◆ **Problem to solve**: Below are entries; output exactly the lines from the one with "Alem (Nansen y" to the one with "en el Parque Scalabrini", both included, and nothing else.

◆ **Given data**:
--------------------

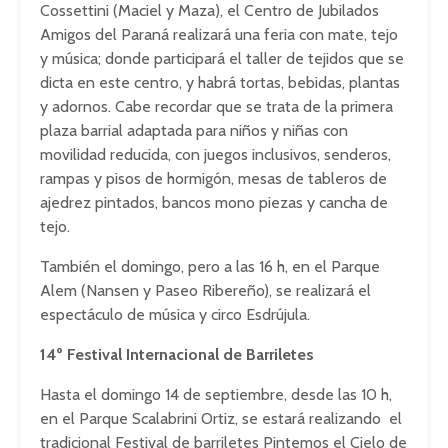
Cossettini (Maciel y Maza), el Centro de Jubilados
Amigos del Paraná realizará una feria con mate, tejo
y música; donde participará el taller de tejidos que se
dicta en este centro, y habrá tortas, bebidas, plantas
y adornos. Cabe recordar que se trata de la primera
plaza barrial adaptada para niños y niñas con
movilidad reducida, con juegos inclusivos, senderos,
rampas y pisos de hormigón, mesas de tableros de
ajedrez pintados, bancos mono piezas y cancha de
tejo.
También el domingo, pero a las 16 h, en el Parque
Alem (Nansen y Paseo Ribereño), se realizará el
espectáculo de música y circo Esdrújula.
14º Festival Internacional de Barriletes
Hasta el domingo 14 de septiembre, desde las 10 h,
en el Parque Scalabrini Ortiz, se estará realizando el
tradicional Festival de barriletes Pintemos el Cielo de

--------------------

◆ **Solution for this task**:
Alem (Nansen y Paseo Ribereño), se realizará el
espectáculo de música y circo Esdrújula.
14º Festival Internacional de Barriletes
Hasta el domingo 14 de septiembre, desde las 10 h,
en el Parque Scalabrini Ortiz, se estará realizando el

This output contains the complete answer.